My husband doesn’t even know this yet, but the little guy broke out of the bungee cord lock on his door. I have no idea how he did it. It has been working successfully for weeks now, and then tonight I heard a huge crash, and then the familiar thump thump thump of his feet coming down the hall. That guy, he is exhausting. Its a good thing he is cute, and generally good-natured. It is hard to get too upset when I see his sweet smiling face.
I think my big guy is getting restless with our long summer days. This past weekend, he wanted to go shopping with me so badly. I told him repeatedly that he wouldn’t find it fun, but he insisted he wanted to go, so I took the chance to have some one-on-one time with him. I get to do that so rarely, and I look forward to whatever alone time I get with him. It didn’t take very long before he decided I was right, however, and he was not having any fun at all.
We had to look for some kitchenware, towels, etc. Well, he really preferred to look at toys. At each store we went to, I let him at least look at the toy aisle. Because I still have a small baby at home, however, my time away is limited to about 2 1/2 hours, and I had a lot that I needed to accomplish in that time. So, I had to hurry him through a couple of times. Finally, he had enough of me. He saw a transformer toy that he REALLY needed to look at, and I told him it was time to go. He YELLS, “Mommy, you are always thwarting me. You are making me CRAZY!” Wow! I had to fight myself not to burst out laughing. How many 4 year olds tell their mom that she is always “thwarting” him? Poor guy. I had to let him look another minute after that comment.
He was then happy until we got to Target, our last stop of the day. Target is pretty much equivalent to Disney World to my boys. They just love to go there. Well, unfortunately, I had to thwart him again when he wanted me to buy him a Batman toy. I had a hungry baby at home (not to mention the already abundant supply of Batman toys), so I told him we had to leave. He then told me that it is no fun being a kid.

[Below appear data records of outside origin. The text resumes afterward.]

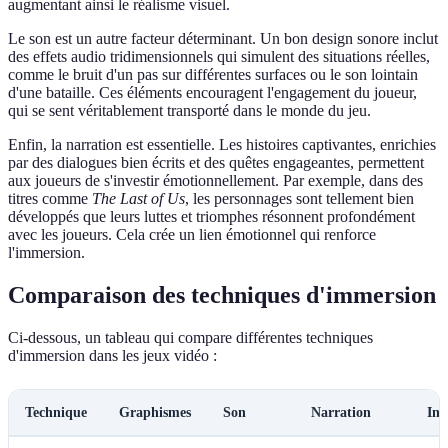
augmentant ainsi le réalisme visuel.
Le son est un autre facteur déterminant. Un bon design sonore inclut
des effets audio tridimensionnels qui simulent des situations réelles,
comme le bruit d'un pas sur différentes surfaces ou le son lointain
d'une bataille. Ces éléments encouragent l'engagement du joueur,
qui se sent véritablement transporté dans le monde du jeu.
Enfin, la narration est essentielle. Les histoires captivantes, enrichies
par des dialogues bien écrits et des quêtes engageantes, permettent
aux joueurs de s'investir émotionnellement. Par exemple, dans des
titres comme
The Last of Us
, les personnages sont tellement bien
développés que leurs luttes et triomphes résonnent profondément
avec les joueurs. Cela crée un lien émotionnel qui renforce
l'immersion.
Comparaison des techniques d'immersion
Ci-dessous, un tableau qui compare différentes techniques
d'immersion dans les jeux vidéo :
Technique
Graphismes
Son
Narration
Int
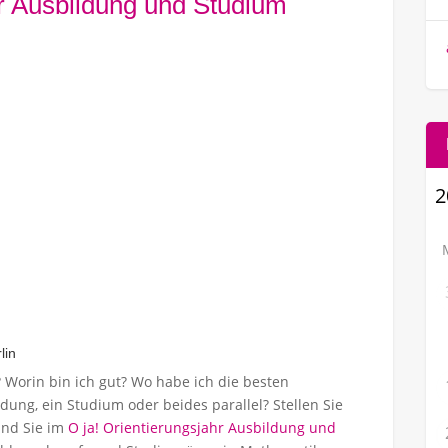
hr Ausbildung und Studium
lin
? Worin bin ich gut? Wo habe ich die besten
ung, ein Studium oder beides parallel? Stellen Sie
ind Sie im
O ja! Orientierungsjahr Ausbildung und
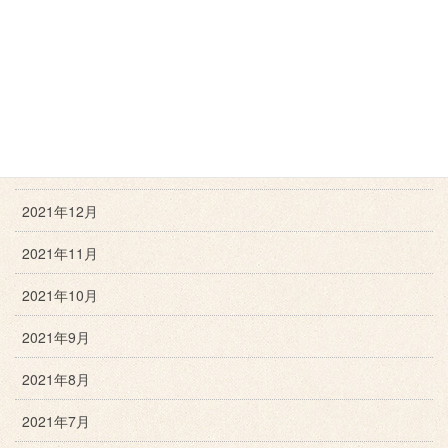
2022年5月
2022年4月
2022年3月
2022年2月
2022年1月
2021年12月
2021年11月
2021年10月
2021年9月
2021年8月
2021年7月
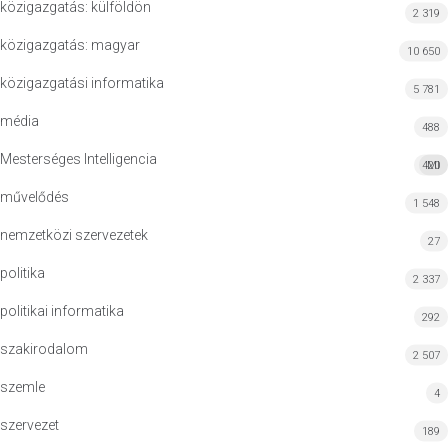
közigazgatás: külföldön
2 319
közigazgatás: magyar
10 650
közigazgatási informatika
5 781
média
488
Mesterséges Intelligencia
420
MI
művelődés
1 548
nemzetközi szervezetek
27
politika
2 337
politikai informatika
292
szakirodalom
2 507
szemle
4
szervezet
189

He said he just wants to be an “adult” and if he was an adult, then he would let kids do whatever they want. He said he would always buy toys for them. He then stressed that he especially wouldn’t buy toys for just one boy on their birthday, but always for the other boy too. I think he has really been holding onto some anger about that one (and, by the way, he only has to wait 3 DAYS after his brother’s birthday until his own birthday!).
I remember being a kid and feeling like it was so unjust that there was a “Mother’s Day” and “Father’s Day”, but no “Kid’s Day”. My parents always told me that every day is “Kid’s Day”. As a kid, this definitely didn’t sit well with me. Since I can remember these feelings of living in such an unjust world, I feel like I can be sympathetic to my Z and his frustration with me. So, I gave him a hug, and told him that I was sorry that it was so hard to be a kid. I’m still not going to give him presents on his brother’s birthday, but I suppose I can try not to thwart him too many times in one day.